As we can see now the length of the reveiws are same.

In [13]:
train_review[0]

array([    1,    14,    22,    16,    43,   530,   973,  1622,  1385,
          65,   458,  4468,    66,  3941,     4,   173,    36,   256,
           5,    25,   100,    43,   838,   112,    50,   670, 22665,
           9,    35,   480,   284,     5,   150,     4,   172,   112,
         167, 21631,   336,   385,    39,     4,   172,  4536,  1111,
          17,   546,    38,    13,   447,     4,   192,    50,    16,
           6,   147,  2025,    19,    14,    22,     4,  1920,  4613,
         469,     4,    22,    71,    87,    12,    16,    43,   530,
          38,    76,    15,    13,  1247,     4,    22,    17,   515,
          17,    12,    16,   626,    18, 19193,     5,    62,   386,
          12,     8,   316,     8,   106,     5,     4,  2223,  5244,
          16,   480,    66,  3785,    33,     4,   130,    12,    16,
          38,   619,     5,    25,   124,    51,    36,   135,    48,
          25,  1415,    33,     6,    22,    12,   215,    28,    77,
          52,     5,

As you can see extra padding is added at the end of the review.
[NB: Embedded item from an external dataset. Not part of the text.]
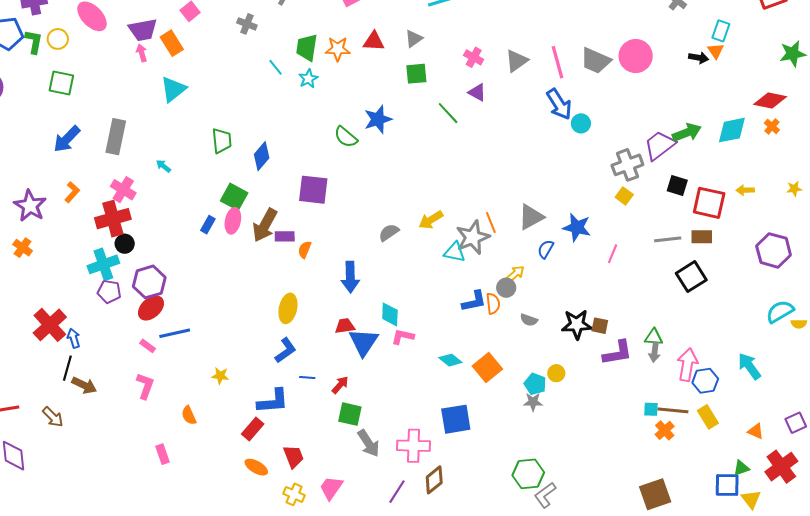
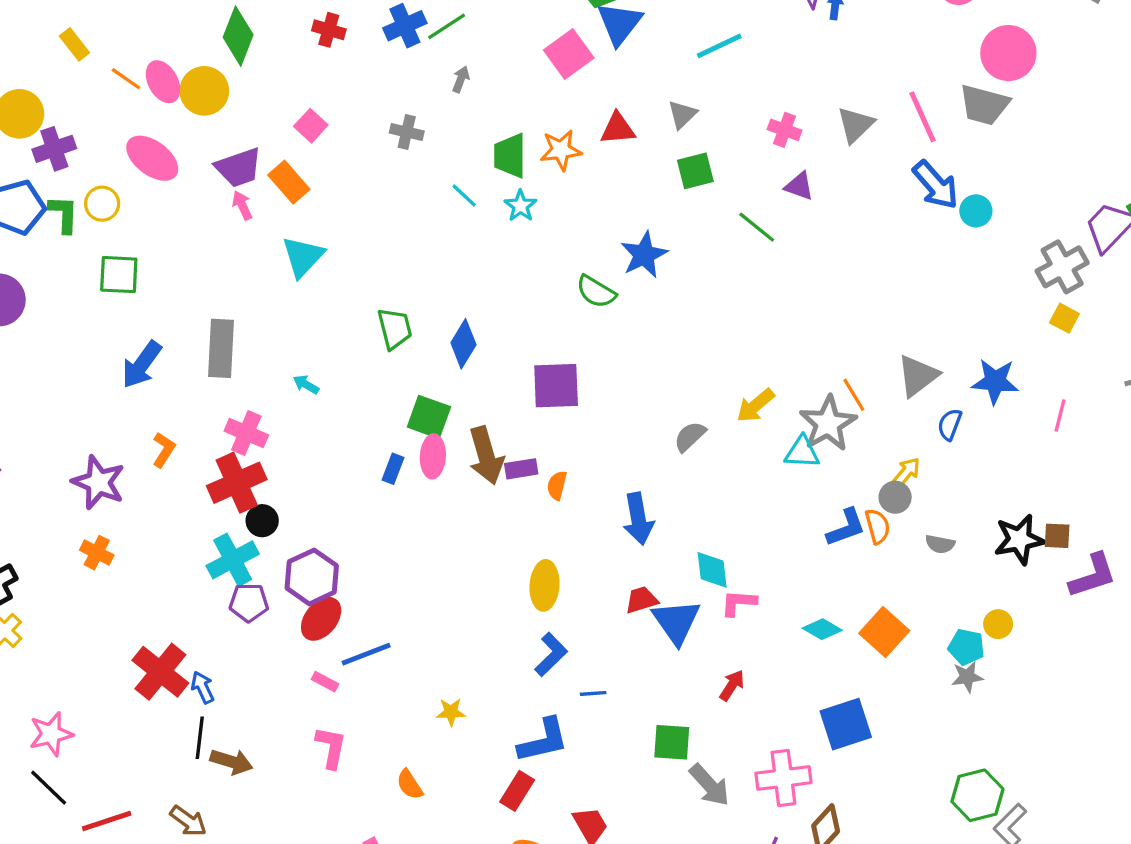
pink circle: (636, 56) -> (1008, 53), moved
brown arrow: (265, 225) -> (486, 455), turned -36
red arrow: (340, 385) -> (732, 685), moved

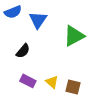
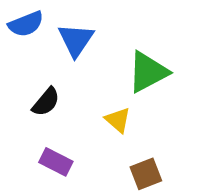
yellow triangle: (52, 82) -> (118, 120), moved
brown square: (73, 87) -> (146, 174), turned -35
Now we can build are model.

In [14]:
# creating validation set and updating the train set too!
# first 10'000 are validation reviews and rest are for training
val_review = train_review[:10000]
val_labels = train_labels[:10000]

train_review = train_review[10000:]
train_labels = train_labels[10000:]

In [15]:
vocab_size = 100000 # input shape is the vocabulary count for the movies

# we develope a sequential model: stack based model
model = keras.Sequential([
    keras.layers.Embedding(vocab_size, 16), # look up for the embedding
    keras.layers.GlobalAvgPool1D(), # create a fixed length 1D vector
    keras.layers.Dense(16, activation=tf.nn.relu), # make value ranges between 0 - infinite
    keras.layers.Dense(1, activation=tf.nn.sigmoid) # make value range from 0-1
])

# get the model architecure
model.summary()

# compile the model: basically glue the model together
model.compile(optimizer=tf.train.AdamOptimizer(),
              loss = keras.losses.binary_crossentropy,
              metrics = ["accuracy"])

# fit our model to the training data
model.fit(train_review,
          train_labels,
          epochs = 20, # 20 times the whole data is trained
          batch_size = 64, # 256 reviews at a time
          validation_data = (val_review, val_labels)) # check performance on validation dataset

# evaluate the model on the test data
model.evaluate(test_review, test_labels)

_________________________________________________________________
Layer (type)                 Output Shape              Param #   
embedding_1 (Embedding)      (None, None, 16)          1600000   
_________________________________________________________________
global_average_pooling1d_1 ( (None, 16)                0         
_________________________________________________________________
dense_1 (Dense)              (None, 16)                272       
_________________________________________________________________
dense_2 (Dense)              (None, 1)                 17        
Total params: 1,600,289
Trainable params: 1,600,289
Non-trainable params: 0
_________________________________________________________________
Train on 15000 samples, validate on 10000 samples
Epoch 1/20
Epoch 2/20
Epoch 3/20
Epoch 4/20
Epoch 5/20
Epoch 6/20
Epoch 7/20
Epoch 8/20
Epoch 9/20
Epoch 10/20
Epoch 11/20
Epoch 12/20
Epoch 13/20
Epoch 14/20
Epoch 15/20
Epoch 16/20
Epoch 17/20
Epoch 18/20
Epoch 1

[0.3299652925682068, 0.87596]

The resultant evaluation results in two values: loss and accruacy respectively. As we can see that out training accuracy is way more than the validation accuracyand testing accuracy. The gap shows that the model is overfitting - model is learning non important patterns and not generalizing to work on new data.